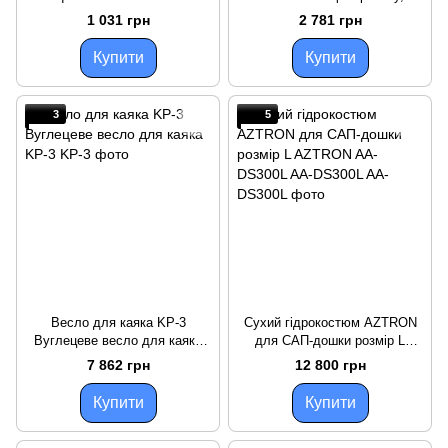
B0302959
секції
1 031 грн
2 781 грн
Купити
Купити
3
5
Весло для каяка KP-3
Сухий гідрокостюм AZTRON
Вуглецеве весло для каяка
для САП-дошки розмір L
KP-3
AZTRON AA-DS300L AA-
7 862 грн
12 800 грн
DS300L
Купити
Купити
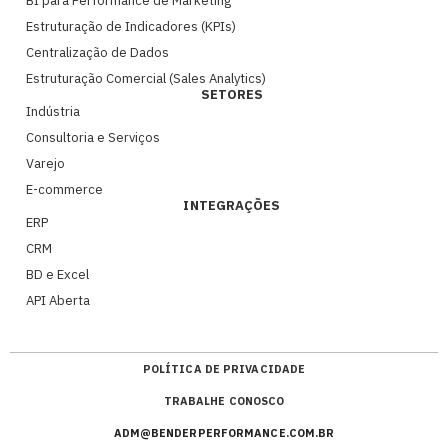
BI para Performance de Marketing
Estruturação de Indicadores (KPIs)
Centralização de Dados
Estruturação Comercial (Sales Analytics)
SETORES
Indústria
Consultoria e Serviços
Varejo
E-commerce
INTEGRAÇÕES
ERP
CRM
BD e Excel
API Aberta
POLÍTICA DE PRIVACIDADE
TRABALHE CONOSCO
ADM@BENDERPERFORMANCE.COM.BR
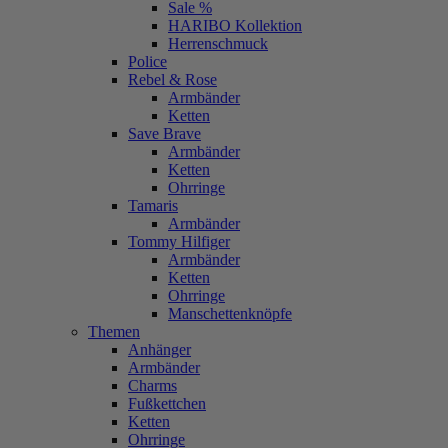
Sale %
HARIBO Kollektion
Herrenschmuck
Police
Rebel & Rose
Armbänder
Ketten
Save Brave
Armbänder
Ketten
Ohrringe
Tamaris
Armbänder
Tommy Hilfiger
Armbänder
Ketten
Ohrringe
Manschettenknöpfe
Themen
Anhänger
Armbänder
Charms
Fußkettchen
Ketten
Ohrringe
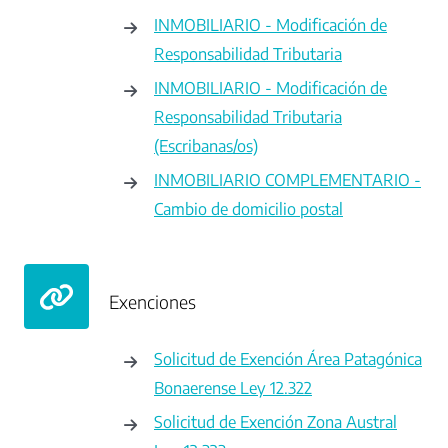
INMOBILIARIO - Modificación de
Responsabilidad Tributaria
INMOBILIARIO - Modificación de
Responsabilidad Tributaria
(Escribanas/os)
INMOBILIARIO COMPLEMENTARIO -
Cambio de domicilio postal
Exenciones
Solicitud de Exención Área Patagónica
Bonaerense Ley 12.322
Solicitud de Exención Zona Austral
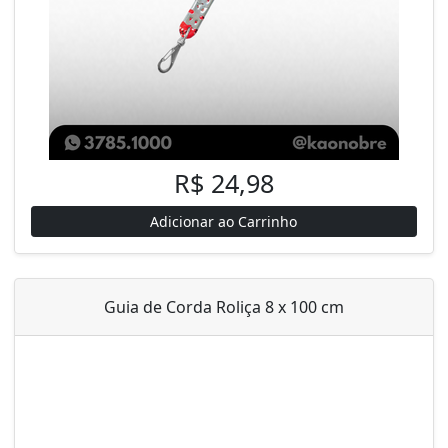
R$ 24,98
Adicionar ao Carrinho
Guia de Corda Roliça 8 x 100 cm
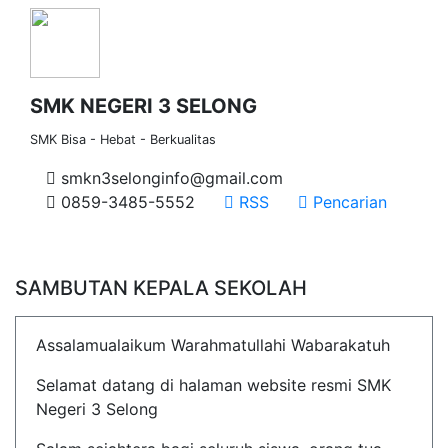
SMK NEGERI 3 SELONG
SMK Bisa - Hebat - Berkualitas
smkn3selonginfo@gmail.com
0859-3485-5552
RSS
Pencarian
SAMBUTAN KEPALA SEKOLAH
Assalamualaikum Warahmatullahi Wabarakatuh
Selamat datang di halaman website resmi SMK
Negeri 3 Selong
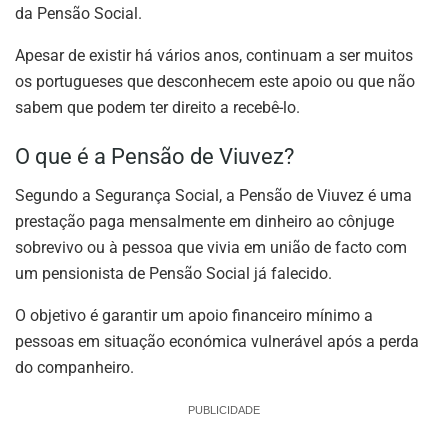
da Pensão Social.
Apesar de existir há vários anos, continuam a ser muitos
os portugueses que desconhecem este apoio ou que não
sabem que podem ter direito a recebê-lo.
O que é a Pensão de Viuvez?
Segundo a Segurança Social, a Pensão de Viuvez é uma
prestação paga mensalmente em dinheiro ao cônjuge
sobrevivo ou à pessoa que vivia em união de facto com
um pensionista de Pensão Social já falecido.
O objetivo é garantir um apoio financeiro mínimo a
pessoas em situação económica vulnerável após a perda
do companheiro.
PUBLICIDADE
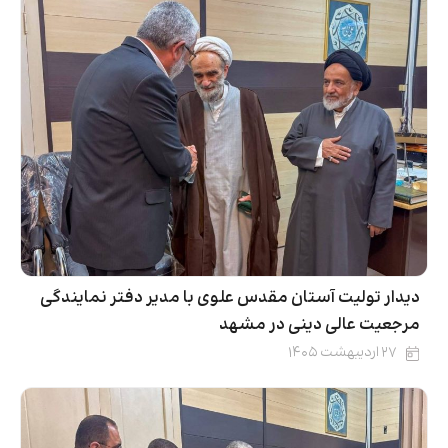
دیدار تولیت آستان مقدس علوی با مدیر دفتر نمایندگی
مرجعیت عالی دینی در مشهد
۲۷ اردیبهشت ۱۴۰۵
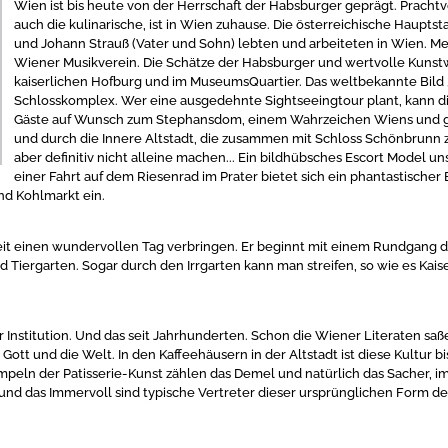
Wien ist bis heute von der Herrschaft der Habsburger geprägt. Prachtvo
auch die kulinarische, ist in Wien zuhause. Die österreichische Haupts
und Johann Strauß (Vater und Sohn) lebten und arbeiteten in Wien. 
Wiener Musikverein. Die Schätze der Habsburger und wertvolle Kunstwe
kaiserlichen Hofburg und im MuseumsQuartier. Das weltbekannte Bild 
Schlosskomplex. Wer eine ausgedehnte Sightseeingtour plant, kann di
Gäste auf Wunsch zum Stephansdom, einem Wahrzeichen Wiens und gan
und durch die Innere Altstadt, die zusammen mit Schloss Schönbrunn 
aber definitiv nicht alleine machen... Ein bildhübsches Escort Model u
einer Fahrt auf dem Riesenrad im Prater bietet sich ein phantastisch
nd Kohlmarkt ein.
it einen wundervollen Tag verbringen. Er beginnt mit einem Rundgang du
 Tiergarten. Sogar durch den Irrgarten kann man streifen, so wie es Kaiser
ner Institution. Und das seit Jahrhunderten. Schon die Wiener Literaten 
tt und die Welt. In den Kaffeehäusern in der Altstadt ist diese Kultur bis
peln der Patisserie-Kunst zählen das Demel und natürlich das Sacher, 
und das Immervoll sind typische Vertreter dieser ursprünglichen Form de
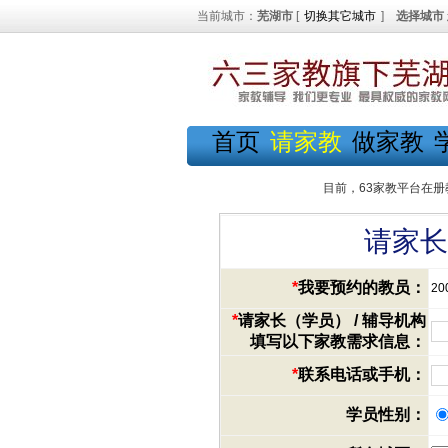
当前城市：
芜湖市
[
切换其它城市
]
选择城市
首页
请家教
做家教
目前，63家教平台在册
请家长
*
我要预约的教员：
20
*
请家长（学员） / 辅导机构
填写以下家教需求信息：
*
联系电话或手机：
学员性别：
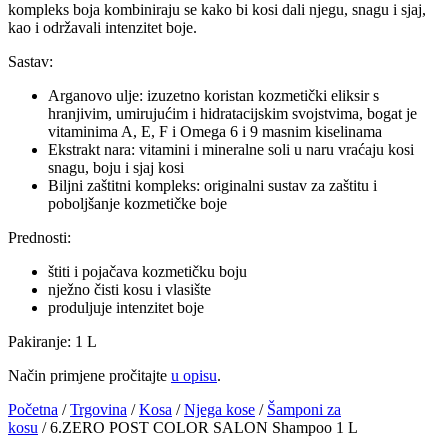
kompleks boja kombiniraju se kako bi kosi dali njegu, snagu i sjaj,
kao i održavali intenzitet boje.
Sastav:
Arganovo ulje: izuzetno koristan kozmetički eliksir s
hranjivim, umirujućim i hidratacijskim svojstvima, bogat je
vitaminima A, E, F i Omega 6 i 9 masnim kiselinama
Ekstrakt nara: vitamini i mineralne soli u naru vraćaju kosi
snagu, boju i sjaj kosi
Biljni zaštitni kompleks: originalni sustav za zaštitu i
poboljšanje kozmetičke boje
Prednosti:
štiti i pojačava kozmetičku boju
nježno čisti kosu i vlasište
produljuje intenzitet boje
Pakiranje: 1 L
Način primjene pročitajte
u opisu
.
Početna
/
Trgovina
/
Kosa
/
Njega kose
/
Šamponi za
kosu
/ 6.ZERO POST COLOR SALON Shampoo 1 L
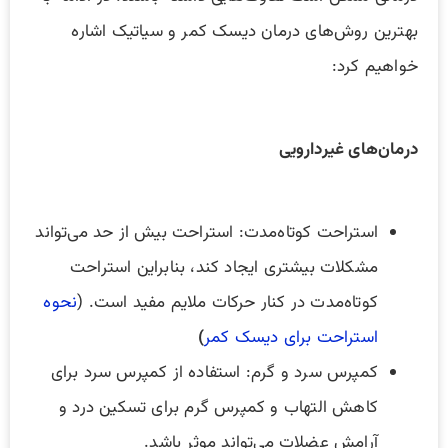
بهترین روش‌های درمان‌ دیسک کمر و سیاتیک اشاره
خواهیم کرد:
درمان‌های غیردارویی
استراحت کوتاه‌مدت: استراحت بیش از حد می‌تواند
مشکلات بیشتری ایجاد کند، بنابراین استراحت
کوتاه‌مدت در کنار حرکات ملایم مفید است. (
نحوه
استراحت برای دیسک کمر
)
کمپرس سرد و گرم: استفاده از کمپرس سرد برای
کاهش التهاب و کمپرس گرم برای تسکین درد و
آرامش عضلات می‌تواند موثر باشد.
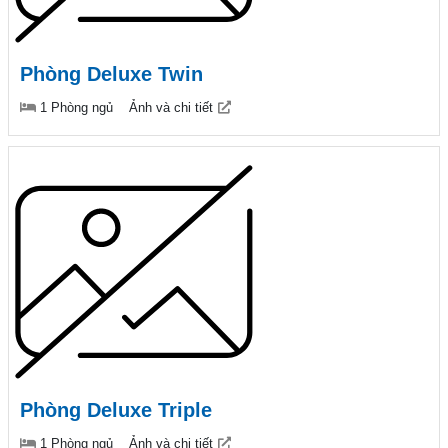
Phòng Deluxe Twin
1 Phòng ngủ
Ảnh và chi tiết
Phòng Deluxe Triple
1 Phòng ngủ
Ảnh và chi tiết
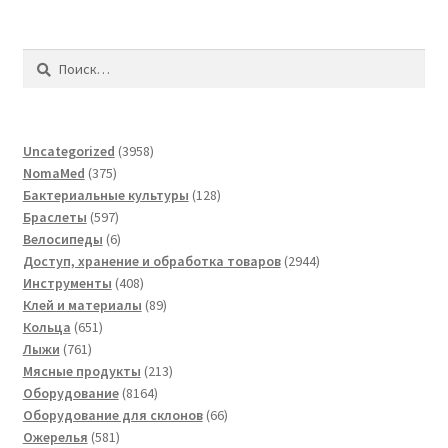
Найти:
3958
Uncategorized
3958
375
товаров
NomaMed
375
товаров
128
Бактериальные культуры
128
597
товаров
Браслеты
597
товаров
6
Велосипеды
6
товаров
2944
Доступ, хранение и обработка товаров
2944
408
товара
Инструменты
408
товаров
89
Клей и материалы
89
651
товаров
Кольца
651
761
товар
Лыжи
761
товар
213
Мясные продукты
213
8164
товаров
Оборудование
8164
товара
66
Оборудование для склонов
66
581
товаров
Ожерелья
581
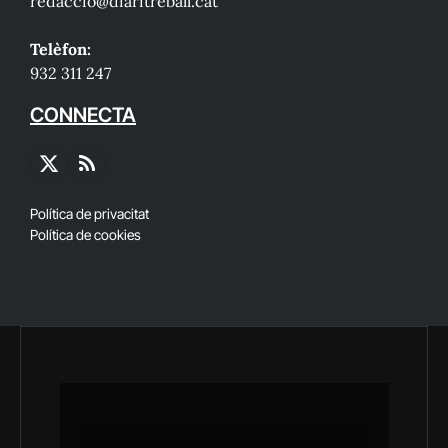
redaccio@diaritreball.cat
Telèfon:
932 311 247
CONNECTA
X
RSS
(Twitter)
Política de privacitat
Política de cookies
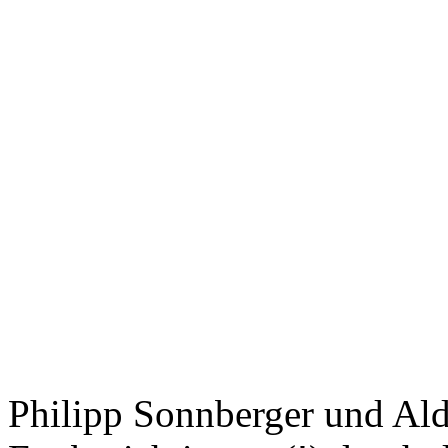
Philipp Sonnberger und Ald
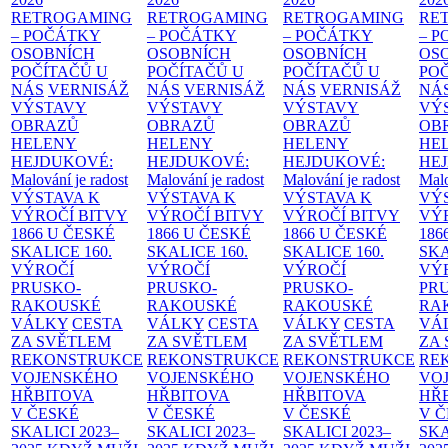
RETROGAMING
RETROGAMING
RETROGAMING
RE
– POČÁTKY
– POČÁTKY
– POČÁTKY
– 
OSOBNÍCH
OSOBNÍCH
OSOBNÍCH
OS
POČÍTAČŮ U
POČÍTAČŮ U
POČÍTAČŮ U
PO
NÁS
VERNISÁŽ
NÁS
VERNISÁŽ
NÁS
VERNISÁŽ
NÁ
VÝSTAVY
VÝSTAVY
VÝSTAVY
VÝ
OBRAZŮ
OBRAZŮ
OBRAZŮ
OB
HELENY
HELENY
HELENY
HE
HEJDUKOVÉ:
HEJDUKOVÉ:
HEJDUKOVÉ:
HE
Malování je radost
Malování je radost
Malování je radost
Malo
VÝSTAVA K
VÝSTAVA K
VÝSTAVA K
VÝ
VÝROČÍ BITVY
VÝROČÍ BITVY
VÝROČÍ BITVY
VÝ
1866 U ČESKÉ
1866 U ČESKÉ
1866 U ČESKÉ
186
SKALICE
160.
SKALICE
160.
SKALICE
160.
SK
VÝROČÍ
VÝROČÍ
VÝROČÍ
VÝ
PRUSKO-
PRUSKO-
PRUSKO-
PR
RAKOUSKÉ
RAKOUSKÉ
RAKOUSKÉ
RA
VÁLKY
CESTA
VÁLKY
CESTA
VÁLKY
CESTA
VÁ
ZA SVĚTLEM
ZA SVĚTLEM
ZA SVĚTLEM
ZA
REKONSTRUKCE
REKONSTRUKCE
REKONSTRUKCE
RE
VOJENSKÉHO
VOJENSKÉHO
VOJENSKÉHO
VO
HŘBITOVA
HŘBITOVA
HŘBITOVA
HŘ
V ČESKÉ
V ČESKÉ
V ČESKÉ
V 
SKALICI 2023–
SKALICI 2023–
SKALICI 2023–
SKA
──────
=== Work instruction ===
In the data above, take the line with "Solicitud de Exención Zona Austral", the line with "Segundo a Segurança", and every line between, and set them down exactly without pictures.

=== Output of the task ===
Solicitud de Exención Zona Austral
R$ 24,98
Adicionar ao Carrinho
Guia de Corda Roliça 8 x 100 cm
SMK NEGERI 3 SELONG
SMK Bisa - Hebat - Berkualitas
smkn3selonginfo@gmail.com
0859-3485-5552
RSS
Pencarian
SAMBUTAN KEPALA SEKOLAH
Assalamualaikum Warahmatullahi Wabarakatuh
Selamat datang di halaman website resmi SMK
Negeri 3 Selong
da Pensão Social.
Apesar de existir há vários anos, continuam a ser muitos
os portugueses que desconhecem este apoio ou que não
sabem que podem ter direito a recebê-lo.
O que é a Pensão de Viuvez?
Segundo a Segurança Social, a Pensão de Viuvez é uma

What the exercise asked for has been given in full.